Revisiting Evaluation of Deep Neural Networks for Pedestrian Detection
Patrick Feifel, Benedikt Franke, Frank Bonarens, Frank Köster, Arne Raulf, Friedhelm Schwenker
TL;DR
This paper revisits pedestrian-detection evaluation by introducing a segmentation-driven error taxonomy and new safety-focused metrics that separate false negatives by occlusion and foreground/background status, as well as false positives by scale, localization, and ghost detections. It presents a simple yet competitive generic pedestrian detector (GPD) framework with multiple backbones and three perception heads, trained on CityPersons and evaluated with a refined methodology that uses semantic and instance segmentation to identify occlusion states.
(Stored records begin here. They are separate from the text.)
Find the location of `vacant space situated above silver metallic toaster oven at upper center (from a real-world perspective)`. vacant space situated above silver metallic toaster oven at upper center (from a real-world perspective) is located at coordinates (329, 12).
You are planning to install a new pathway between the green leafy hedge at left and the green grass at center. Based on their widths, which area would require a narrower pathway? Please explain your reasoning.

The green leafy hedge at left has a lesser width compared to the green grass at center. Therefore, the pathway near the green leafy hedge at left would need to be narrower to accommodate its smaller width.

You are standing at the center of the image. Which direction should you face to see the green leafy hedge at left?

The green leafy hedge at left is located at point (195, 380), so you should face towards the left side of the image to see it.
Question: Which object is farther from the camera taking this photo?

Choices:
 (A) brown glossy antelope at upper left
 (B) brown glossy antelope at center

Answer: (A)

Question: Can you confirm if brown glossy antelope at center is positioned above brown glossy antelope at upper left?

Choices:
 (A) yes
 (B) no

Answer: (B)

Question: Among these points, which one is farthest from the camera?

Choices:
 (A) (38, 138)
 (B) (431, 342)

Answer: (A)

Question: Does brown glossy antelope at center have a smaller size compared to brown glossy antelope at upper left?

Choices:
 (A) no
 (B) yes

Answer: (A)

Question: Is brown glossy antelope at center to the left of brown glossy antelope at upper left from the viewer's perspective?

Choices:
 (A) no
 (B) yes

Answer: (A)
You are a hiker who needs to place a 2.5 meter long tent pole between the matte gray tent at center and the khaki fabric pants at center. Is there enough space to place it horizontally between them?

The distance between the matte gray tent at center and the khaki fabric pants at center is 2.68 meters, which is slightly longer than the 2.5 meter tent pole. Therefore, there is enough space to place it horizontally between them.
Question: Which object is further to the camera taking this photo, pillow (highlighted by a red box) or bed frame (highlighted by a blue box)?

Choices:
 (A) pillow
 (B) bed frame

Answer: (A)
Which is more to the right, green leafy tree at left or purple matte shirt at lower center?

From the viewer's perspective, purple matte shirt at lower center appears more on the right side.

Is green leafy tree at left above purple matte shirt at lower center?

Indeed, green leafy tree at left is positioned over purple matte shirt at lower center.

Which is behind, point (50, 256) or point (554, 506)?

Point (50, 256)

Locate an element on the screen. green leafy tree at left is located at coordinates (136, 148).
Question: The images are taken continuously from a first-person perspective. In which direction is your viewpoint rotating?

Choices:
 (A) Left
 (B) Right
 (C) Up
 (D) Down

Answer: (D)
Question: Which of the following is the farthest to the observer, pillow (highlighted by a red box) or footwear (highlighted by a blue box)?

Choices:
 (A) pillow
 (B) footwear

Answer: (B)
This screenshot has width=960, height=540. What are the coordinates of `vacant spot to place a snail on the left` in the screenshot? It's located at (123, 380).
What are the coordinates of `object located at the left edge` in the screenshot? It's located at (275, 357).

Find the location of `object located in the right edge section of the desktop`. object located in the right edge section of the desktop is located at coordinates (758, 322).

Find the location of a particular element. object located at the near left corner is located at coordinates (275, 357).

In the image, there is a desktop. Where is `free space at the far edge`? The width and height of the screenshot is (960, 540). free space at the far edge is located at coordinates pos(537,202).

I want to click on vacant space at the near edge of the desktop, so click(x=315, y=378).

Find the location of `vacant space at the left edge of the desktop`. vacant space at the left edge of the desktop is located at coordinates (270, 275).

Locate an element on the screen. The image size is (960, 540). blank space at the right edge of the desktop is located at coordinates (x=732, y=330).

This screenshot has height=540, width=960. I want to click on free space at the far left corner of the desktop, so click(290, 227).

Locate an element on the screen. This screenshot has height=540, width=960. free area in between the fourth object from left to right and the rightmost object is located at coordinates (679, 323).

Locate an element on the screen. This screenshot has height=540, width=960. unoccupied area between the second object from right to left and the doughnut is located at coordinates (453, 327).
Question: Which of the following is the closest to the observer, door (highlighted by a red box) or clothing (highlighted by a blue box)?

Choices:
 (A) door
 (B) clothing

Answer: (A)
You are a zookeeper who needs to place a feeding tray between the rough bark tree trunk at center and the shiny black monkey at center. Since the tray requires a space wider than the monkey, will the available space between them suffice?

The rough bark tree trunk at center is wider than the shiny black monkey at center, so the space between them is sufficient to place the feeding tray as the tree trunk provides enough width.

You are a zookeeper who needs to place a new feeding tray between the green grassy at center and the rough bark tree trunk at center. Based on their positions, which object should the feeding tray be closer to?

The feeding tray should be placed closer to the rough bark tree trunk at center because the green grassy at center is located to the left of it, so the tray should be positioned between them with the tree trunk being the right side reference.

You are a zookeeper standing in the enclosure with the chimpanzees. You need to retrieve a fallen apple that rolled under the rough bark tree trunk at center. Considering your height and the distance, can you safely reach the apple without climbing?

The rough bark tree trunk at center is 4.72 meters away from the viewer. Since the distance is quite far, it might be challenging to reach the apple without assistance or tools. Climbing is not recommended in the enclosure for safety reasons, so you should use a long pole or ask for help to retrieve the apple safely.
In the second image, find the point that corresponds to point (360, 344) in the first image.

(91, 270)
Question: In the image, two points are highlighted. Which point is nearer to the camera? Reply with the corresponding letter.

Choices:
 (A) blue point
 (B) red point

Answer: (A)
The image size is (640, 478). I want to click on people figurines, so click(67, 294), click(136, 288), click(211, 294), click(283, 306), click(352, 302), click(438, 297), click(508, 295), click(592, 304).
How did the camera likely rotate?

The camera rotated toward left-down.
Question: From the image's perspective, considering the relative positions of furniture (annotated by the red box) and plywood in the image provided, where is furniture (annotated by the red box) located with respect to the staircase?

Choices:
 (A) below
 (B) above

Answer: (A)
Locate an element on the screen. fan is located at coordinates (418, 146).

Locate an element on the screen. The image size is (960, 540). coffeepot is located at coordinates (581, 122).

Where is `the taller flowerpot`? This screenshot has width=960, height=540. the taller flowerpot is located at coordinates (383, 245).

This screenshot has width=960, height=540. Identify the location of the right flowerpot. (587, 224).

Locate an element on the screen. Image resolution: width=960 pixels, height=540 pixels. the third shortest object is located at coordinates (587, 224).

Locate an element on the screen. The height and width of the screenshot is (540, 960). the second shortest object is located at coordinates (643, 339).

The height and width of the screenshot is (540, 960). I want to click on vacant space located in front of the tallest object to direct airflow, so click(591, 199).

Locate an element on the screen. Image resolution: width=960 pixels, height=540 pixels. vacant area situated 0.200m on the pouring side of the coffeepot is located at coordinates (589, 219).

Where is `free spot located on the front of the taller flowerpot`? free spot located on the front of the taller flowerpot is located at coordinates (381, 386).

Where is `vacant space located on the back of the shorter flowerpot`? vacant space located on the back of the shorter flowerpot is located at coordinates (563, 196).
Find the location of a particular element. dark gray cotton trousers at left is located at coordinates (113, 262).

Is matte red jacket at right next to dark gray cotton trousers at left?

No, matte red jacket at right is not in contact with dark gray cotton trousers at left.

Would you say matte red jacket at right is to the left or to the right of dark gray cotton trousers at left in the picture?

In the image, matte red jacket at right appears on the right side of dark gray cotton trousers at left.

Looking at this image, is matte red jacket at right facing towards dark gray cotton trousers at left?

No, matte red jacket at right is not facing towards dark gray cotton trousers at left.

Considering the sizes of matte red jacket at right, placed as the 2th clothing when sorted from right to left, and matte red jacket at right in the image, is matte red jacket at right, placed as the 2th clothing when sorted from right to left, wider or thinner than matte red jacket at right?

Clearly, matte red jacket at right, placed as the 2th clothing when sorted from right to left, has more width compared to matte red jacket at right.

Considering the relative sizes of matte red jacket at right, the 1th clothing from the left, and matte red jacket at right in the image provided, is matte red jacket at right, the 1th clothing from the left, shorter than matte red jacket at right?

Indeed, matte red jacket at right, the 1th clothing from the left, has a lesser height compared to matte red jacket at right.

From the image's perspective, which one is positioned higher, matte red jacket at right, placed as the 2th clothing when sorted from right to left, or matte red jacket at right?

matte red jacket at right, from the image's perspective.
The key contributions are the error-categorized evaluation, the filtered log-average miss rate (FLAMR) metrics, ghost-detection analysis, and an operating-point concept that aims to ensure zero misses for safety-critical foreground pedestrians. The findings show that FLAMR, especially with ghost-detection filtering, can reveal safety-relevant performance differences that traditional LAMR on the reasonable subset may miss, suggesting a more practical, application-oriented path for ADS perception development. Overall, the work advocates integrating segmentation-based error analysis into model evaluation to improve safety-critical pedestrian detection in automated driving contexts, supported by state-of-the-art results on CityPersons with a straightforward architecture.
Abstract
Reliable pedestrian detection represents a crucial step towards automated driving systems. However, the current performance benchmarks exhibit weaknesses. The currently applied metrics for various subsets of a validation dataset prohibit a realistic performance evaluation of a DNN for pedestrian detection. As image segmentation supplies fine-grained information about a street scene, it can serve as a starting point to automatically distinguish between different types of errors during the evaluation of a pedestrian detector. In this work, eight different error categories for pedestrian detection are proposed and new metrics are proposed for performance comparison along these error categories. We use the new metrics to compare various backbones for a simplified version of the APD, and show a more fine-grained and robust way to compare models with each other especially in terms of safety-critical performance. We achieve SOTA on CityPersons-reasonable (without extra training data) by using a rather simple architecture.